Estamos ante un concepto de vida transformada absolutamente por la fe.
El apóstol Pablo señala el carácter de la corporalidad del resucitado. Ahora bien, el
concepto hebreo del ser humano no admite el dualismo imaginado en la filosofía griega. No hay
división del cuerpo material y el alma espiritual. La corporalidad resucitada tampoco es un
argumento apologético: Jesús es Dios pues sucedió en él un milagro absolutamente inexplicable.
Quitando el dualismo y quitando la propaganda ingenua, con Pablo llegamos a un cuerpo
comprendido práctico, existencial e históricamente: “Para Pablo, Jesús tiene un «cuerpo
glorioso», pero esto no parece implicar necesariamente la revivificación del cuerpo que
tenía en el momento de morir. Pablo insiste en que «la carne y la sangre no pueden poseer
el reino de los cielos». Para él, la resurrección de Jesús es una «novedad» radical, sea cual
fuere el destino de su cadáver. Dios crea para Jesús un «cuerpo glorioso» (Fil 3,21) en el
que se recoge la integridad de su vida histórica (Pagola, 2007:427)”.
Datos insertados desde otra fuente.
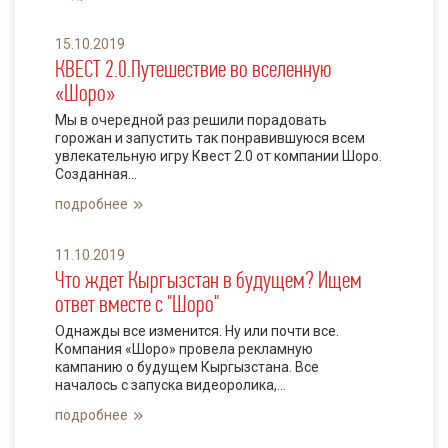
15.10.2019
КВЕСТ 2.0.Путешествие во вселенную
«Шоро»
Мы в очередной раз решили порадовать
горожан и запустить так понравившуюся всем
увлекательную игру Квест 2.0 от компании Шоро.
Созданная...
подробнее
11.10.2019
Что ждет Кыргызстан в будущем? Ищем
ответ вместе с "Шоро"
Однажды все изменится. Ну или почти все.
Компания «Шоро» провела рекламную
кампанию о будущем Кыргызстана. Все
началось с запуска видеоролика,...
подробнее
Se es testigo de una nueva vida: la vida del Espíritu de Jesús sucede en la unión, en la
comunicación existencial, en la realización del bien, en la vida en el amor, en la oración, en el
compartir de aquellos que han sido transformados por la vida de Jesús, por la presencia de aquel
que vive en los que le viven. Lo que se prueba en Pentecostés es que la Iglesia surge como
efecto del resucitado. El efecto del resucitado es hacer personas comunitarias y es allí en la
comunidad en donde se manifiesta el resucitado. Lo que hace que Dios Padre y el Hijo
estén presentes en el hombre es el Espíritu (2 Cor. 3, 17). Mientras no haya una experiencia
del Espíritu del resucitado no hay captación del Dios vivo.
De cara a las tradiciones neotestamentarias, las apariciones no generan la fe, sino
que la fe se expresa en las apariciones. Las tradiciones de las apariciones del resucitado
señalan dónde se puede acceder a la conversión íntima más radical: la comida de los
hermanos que experimentan al viviente (Lc 24, 13-35. Los discípulos de Emaús); el
trabajo diario por sobre el mal y el pecado (Jn 21, 1-14. La pesca en el lago); la
confianza en la palabra más que la duda y la incredulidad generada por los obstáculos
materiales (Jn 20, 24-29. Tomás y “ver para creer”).
De un montón de materia no se levanta sino materia. El cuerpo del resucitado somos
nosotros. El cuerpo del resucitado no es una materialidad vulgarmente reconectada a las
funciones biológicas, como un Frankenstein, o un “zombie” hollywoodesco. Para que
Jesús pueda existir en este planeta, vive en nosotros, nosotros somos el cuerpo del
resucitado. Aquel a quien vieron morir, está vivo, ésta es la primera concepción del
resucitado. Pero la vida sin fin, la vida que supera los dolores, la vida que atraviesa el mal
y es capaz de levantar salud donde sólo se conocía enfermedad, la vida que se goza en la
paz y la fraternidad, esa vida es una cualidad arracional, imprevista, desconcertante,
agenciada por Dios, puro don y pletórica de alegría, es la vida en el resucitado.

Referencias:
Baena, Gustavo. Síntesis del Nuevo Testamento. (Promanuscrito). Bogotá, PUJ: 1998.
Pagola, José. Jesús. Aproximación histórica. Bogotá, PPC: 2007.